Thank you beachgal and pixie.

Pixie, I am in ca and my present ob/gyn wants to do mymectomy but i am considering laproscopy. If they could do laproscopy in your case then I can also go for it. But my ob/gyn is telling me that if they do laproscopy in that big size of fibroid(6cm), they may not able to stich it after they take it out the fibroid.According to her it will have complications in the future pregnancy.I have to look for specialist.

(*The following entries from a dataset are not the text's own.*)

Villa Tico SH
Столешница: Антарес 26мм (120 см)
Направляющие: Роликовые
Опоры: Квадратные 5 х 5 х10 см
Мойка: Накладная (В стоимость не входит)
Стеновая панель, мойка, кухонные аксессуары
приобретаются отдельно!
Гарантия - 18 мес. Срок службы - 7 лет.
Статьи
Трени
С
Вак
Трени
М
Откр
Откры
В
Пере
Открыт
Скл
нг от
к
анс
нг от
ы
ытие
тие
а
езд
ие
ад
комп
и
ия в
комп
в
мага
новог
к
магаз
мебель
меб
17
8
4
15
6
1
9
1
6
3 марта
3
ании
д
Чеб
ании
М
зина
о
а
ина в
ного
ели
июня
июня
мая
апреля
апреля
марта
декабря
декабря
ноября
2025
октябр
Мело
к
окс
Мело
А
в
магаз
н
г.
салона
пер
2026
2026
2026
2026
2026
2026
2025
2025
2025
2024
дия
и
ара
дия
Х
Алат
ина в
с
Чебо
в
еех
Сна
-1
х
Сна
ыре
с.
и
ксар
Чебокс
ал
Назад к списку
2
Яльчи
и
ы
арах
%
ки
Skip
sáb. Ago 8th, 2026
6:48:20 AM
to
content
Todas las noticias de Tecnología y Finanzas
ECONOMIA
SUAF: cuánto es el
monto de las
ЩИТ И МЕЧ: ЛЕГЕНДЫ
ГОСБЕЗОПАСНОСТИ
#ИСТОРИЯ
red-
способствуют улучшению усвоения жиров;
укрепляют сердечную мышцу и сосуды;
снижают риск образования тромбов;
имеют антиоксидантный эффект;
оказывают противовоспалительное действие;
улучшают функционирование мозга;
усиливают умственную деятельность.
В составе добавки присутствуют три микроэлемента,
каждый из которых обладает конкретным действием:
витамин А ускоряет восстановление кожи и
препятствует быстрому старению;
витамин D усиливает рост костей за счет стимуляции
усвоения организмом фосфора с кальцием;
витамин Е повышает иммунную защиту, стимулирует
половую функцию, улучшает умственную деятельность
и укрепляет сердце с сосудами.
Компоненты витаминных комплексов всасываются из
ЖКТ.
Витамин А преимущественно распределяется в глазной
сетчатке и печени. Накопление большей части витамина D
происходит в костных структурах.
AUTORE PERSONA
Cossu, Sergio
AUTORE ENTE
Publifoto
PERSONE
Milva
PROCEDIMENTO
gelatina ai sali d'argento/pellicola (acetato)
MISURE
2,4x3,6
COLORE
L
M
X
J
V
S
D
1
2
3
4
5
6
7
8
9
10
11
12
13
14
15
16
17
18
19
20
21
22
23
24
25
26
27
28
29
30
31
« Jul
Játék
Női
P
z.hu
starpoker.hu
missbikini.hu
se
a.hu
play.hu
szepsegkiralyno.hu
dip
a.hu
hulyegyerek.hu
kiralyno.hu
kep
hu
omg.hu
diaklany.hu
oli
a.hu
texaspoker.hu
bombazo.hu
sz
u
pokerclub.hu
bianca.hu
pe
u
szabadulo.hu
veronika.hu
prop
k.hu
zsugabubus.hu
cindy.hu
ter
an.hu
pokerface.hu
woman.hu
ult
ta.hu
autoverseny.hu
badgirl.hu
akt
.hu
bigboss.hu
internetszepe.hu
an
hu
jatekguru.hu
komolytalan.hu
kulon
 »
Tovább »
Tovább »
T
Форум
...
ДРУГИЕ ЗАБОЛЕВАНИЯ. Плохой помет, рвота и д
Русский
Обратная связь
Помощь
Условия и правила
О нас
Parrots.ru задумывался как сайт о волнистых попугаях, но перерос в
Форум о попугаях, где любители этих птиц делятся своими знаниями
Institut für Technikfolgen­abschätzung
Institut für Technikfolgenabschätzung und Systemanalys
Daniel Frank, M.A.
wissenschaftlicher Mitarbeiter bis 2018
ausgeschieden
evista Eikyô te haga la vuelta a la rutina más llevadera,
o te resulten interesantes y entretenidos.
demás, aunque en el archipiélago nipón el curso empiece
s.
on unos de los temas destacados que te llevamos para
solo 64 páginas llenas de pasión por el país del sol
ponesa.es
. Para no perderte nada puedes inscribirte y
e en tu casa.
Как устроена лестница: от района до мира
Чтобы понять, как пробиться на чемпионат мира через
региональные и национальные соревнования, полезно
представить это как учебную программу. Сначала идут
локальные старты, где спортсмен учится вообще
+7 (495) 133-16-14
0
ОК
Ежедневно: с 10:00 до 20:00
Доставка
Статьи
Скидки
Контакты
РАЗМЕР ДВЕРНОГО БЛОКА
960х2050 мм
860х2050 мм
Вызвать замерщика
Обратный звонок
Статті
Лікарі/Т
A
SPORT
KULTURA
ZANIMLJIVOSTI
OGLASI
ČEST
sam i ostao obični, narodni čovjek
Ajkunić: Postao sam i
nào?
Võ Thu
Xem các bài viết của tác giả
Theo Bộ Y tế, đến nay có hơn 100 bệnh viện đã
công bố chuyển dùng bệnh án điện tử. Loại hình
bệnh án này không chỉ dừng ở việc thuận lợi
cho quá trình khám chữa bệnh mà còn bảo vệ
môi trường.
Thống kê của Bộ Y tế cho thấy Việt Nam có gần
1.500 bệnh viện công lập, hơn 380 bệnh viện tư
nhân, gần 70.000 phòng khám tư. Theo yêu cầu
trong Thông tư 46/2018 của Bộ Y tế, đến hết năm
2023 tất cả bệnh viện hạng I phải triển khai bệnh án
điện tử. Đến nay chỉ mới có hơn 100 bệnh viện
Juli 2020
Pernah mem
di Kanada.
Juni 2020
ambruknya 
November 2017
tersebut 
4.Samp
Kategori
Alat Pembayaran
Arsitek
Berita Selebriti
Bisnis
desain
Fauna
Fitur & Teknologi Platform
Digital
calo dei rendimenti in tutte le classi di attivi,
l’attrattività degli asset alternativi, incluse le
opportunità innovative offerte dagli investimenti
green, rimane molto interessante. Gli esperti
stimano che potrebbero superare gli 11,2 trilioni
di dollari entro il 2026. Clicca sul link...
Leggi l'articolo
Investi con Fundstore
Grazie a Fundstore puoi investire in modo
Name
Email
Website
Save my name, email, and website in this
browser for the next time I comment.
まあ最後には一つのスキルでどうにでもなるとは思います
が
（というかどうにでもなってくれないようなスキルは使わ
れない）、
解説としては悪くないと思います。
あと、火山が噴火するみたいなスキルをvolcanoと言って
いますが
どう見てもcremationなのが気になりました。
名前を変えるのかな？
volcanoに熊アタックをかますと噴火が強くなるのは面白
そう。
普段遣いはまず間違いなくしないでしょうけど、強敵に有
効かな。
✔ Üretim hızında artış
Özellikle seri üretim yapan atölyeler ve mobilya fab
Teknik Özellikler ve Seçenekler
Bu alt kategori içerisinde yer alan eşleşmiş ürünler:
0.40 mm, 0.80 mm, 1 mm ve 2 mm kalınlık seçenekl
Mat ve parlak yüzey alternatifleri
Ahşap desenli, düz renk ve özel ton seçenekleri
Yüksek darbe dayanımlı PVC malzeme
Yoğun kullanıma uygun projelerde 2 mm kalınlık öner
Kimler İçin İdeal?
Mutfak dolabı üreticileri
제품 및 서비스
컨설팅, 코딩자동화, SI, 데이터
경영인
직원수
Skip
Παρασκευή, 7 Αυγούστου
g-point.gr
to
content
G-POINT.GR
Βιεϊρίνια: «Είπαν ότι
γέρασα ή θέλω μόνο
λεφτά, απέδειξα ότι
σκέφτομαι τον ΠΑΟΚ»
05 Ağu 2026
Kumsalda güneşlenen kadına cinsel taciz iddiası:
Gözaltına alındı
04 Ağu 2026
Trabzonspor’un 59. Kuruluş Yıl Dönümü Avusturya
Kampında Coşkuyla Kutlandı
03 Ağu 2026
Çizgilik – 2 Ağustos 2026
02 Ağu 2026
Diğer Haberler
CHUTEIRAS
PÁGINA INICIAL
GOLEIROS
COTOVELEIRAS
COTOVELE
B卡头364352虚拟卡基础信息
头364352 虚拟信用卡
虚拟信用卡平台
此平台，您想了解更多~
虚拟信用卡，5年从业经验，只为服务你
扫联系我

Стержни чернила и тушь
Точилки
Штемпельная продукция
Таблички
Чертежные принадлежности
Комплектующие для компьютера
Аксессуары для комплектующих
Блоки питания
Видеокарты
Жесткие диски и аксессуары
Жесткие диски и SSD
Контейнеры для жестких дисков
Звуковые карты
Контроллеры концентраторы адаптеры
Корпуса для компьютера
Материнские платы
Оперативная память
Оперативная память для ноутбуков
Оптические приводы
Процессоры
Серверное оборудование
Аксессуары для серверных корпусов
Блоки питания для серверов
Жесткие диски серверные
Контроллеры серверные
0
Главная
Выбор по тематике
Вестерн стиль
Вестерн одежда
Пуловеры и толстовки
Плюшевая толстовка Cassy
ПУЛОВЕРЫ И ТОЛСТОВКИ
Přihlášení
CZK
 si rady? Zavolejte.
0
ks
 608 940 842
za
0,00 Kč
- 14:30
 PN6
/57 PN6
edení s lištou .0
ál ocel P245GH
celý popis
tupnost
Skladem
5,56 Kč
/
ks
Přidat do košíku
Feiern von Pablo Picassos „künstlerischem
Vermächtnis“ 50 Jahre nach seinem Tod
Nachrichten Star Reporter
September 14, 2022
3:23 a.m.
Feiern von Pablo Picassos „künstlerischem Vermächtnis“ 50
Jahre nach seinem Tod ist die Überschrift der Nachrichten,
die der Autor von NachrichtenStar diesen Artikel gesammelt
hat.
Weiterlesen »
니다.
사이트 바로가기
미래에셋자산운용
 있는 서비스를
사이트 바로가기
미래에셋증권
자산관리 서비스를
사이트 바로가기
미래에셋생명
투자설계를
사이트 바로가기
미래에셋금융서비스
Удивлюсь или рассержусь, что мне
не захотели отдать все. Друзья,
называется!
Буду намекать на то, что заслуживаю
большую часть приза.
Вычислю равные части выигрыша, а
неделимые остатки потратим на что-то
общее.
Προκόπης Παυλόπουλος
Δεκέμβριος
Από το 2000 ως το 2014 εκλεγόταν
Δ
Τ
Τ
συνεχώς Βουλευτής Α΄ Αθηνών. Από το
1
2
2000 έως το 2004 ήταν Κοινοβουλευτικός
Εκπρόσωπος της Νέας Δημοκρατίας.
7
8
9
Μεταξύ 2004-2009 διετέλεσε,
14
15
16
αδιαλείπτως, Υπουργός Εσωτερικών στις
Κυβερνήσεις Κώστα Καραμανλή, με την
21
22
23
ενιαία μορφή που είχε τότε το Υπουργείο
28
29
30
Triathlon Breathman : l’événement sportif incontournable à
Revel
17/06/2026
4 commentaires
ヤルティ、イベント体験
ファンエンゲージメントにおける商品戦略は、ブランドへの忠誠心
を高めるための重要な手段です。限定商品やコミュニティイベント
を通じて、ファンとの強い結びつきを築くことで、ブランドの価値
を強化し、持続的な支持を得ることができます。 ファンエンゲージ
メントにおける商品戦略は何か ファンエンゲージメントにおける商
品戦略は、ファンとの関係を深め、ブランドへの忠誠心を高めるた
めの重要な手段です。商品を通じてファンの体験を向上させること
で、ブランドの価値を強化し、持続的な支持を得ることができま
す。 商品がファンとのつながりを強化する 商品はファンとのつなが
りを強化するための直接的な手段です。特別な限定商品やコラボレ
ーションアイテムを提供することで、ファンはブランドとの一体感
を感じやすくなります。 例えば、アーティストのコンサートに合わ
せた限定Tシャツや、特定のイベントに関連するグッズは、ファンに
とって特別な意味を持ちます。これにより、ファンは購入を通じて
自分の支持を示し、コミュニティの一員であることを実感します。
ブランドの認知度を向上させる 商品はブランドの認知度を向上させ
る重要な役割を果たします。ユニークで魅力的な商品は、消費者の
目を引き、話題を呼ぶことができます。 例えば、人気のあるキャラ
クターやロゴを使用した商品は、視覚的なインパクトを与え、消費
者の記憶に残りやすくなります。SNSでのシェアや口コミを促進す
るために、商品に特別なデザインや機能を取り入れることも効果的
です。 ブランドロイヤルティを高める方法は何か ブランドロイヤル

Beachgal, I am glad I met you. you gave me hope and you have a healthy pregnancy. You go girl.:hugs:


----------



## beachgal

Keep us posted! I hope you get all the answers you need and treatment so you can have a healthy pregnancy as well :)


----------



## PixieQ

https://www.uclafibroids.com/open_surgery.html

UCLA offers the robotic-assisted surgery. I highly recommend consulting with them.


----------



## Rashaa

Hi Karen,

I had a large fibroid when I got pregnant a year and a half ago, which unfortunately ended at 7 weeks. My HCG never went above 120. I has a staged resection of a 9 cm fibroid (huge), it was submucosal (half in and half out of the uterine cavity. My FS specialized in these types of procedures to preserve my reproductive ability. 

Most women have fibroids..but there are four main types. It depends on what type they are, anywhere they are.

I now almost 20 weeks, and have more fibroids! Surprise! Not! But the baby is not being affected by it, and touch wood, things are so far going well. 

Best of luck in your pregnancy. But you can have fibroids and still go full term. I have two other children, and had fibroids with my son. He went to 42 weeks! :)


----------



## abhiRPH

https://women.webmd.com/uterine-fibroids/uterine-fibroid-embolization-ufe

can I do uterine embolization? They stop the blood flow to fibroids and slowly they shrink and will not return. is this a good option if u want to get pregnant in the future? Anyone did this?


----------



## Rashaa

abhiRPH said:


> https://women.webmd.com/uterine-fibroids/uterine-fibroid-embolization-ufe
> 
> can I do uterine embolization? They stop the blood flow to fibroids and slowly they shrink and will not return. is this a good option if u want to get pregnant in the future? Anyone did this?

This is NOt what you want to o if you want to get pregnant. This s done in pts menopausal women only usually, as once it is done you cannot hve kids ever again.


----------



## Foxy37

i have one also and found out last week at the scan , also have a tilted uterus . I have another scan tommorow and all week ive been a little worried regarding both findings . All weird things going round in my head such as will it squash baby .


----------



## lovelyb

I had an 8cm fibroid and several smaller ones removed in 2007 at the age of 30. It was a myomectomy due to their size and location. I am now 22 weeks pregnant and at my second ultrasound was told they had returned, a small one, <1cm. At my anatomy scan 3 weeks ago that small one is now 3cm, located anterior-ly and away from the placenta. They will do another ultrasound at 27 weeks just to keep an eye on it. This is my first ever pregnancy and so far I have had no complications. But due to my uterus having been compromised akin to a previous c-section my OB is recommending a planned c-section at 37 weeks due to my risk of uterine rupture. I am more than okay with this as long as baby is healthy. 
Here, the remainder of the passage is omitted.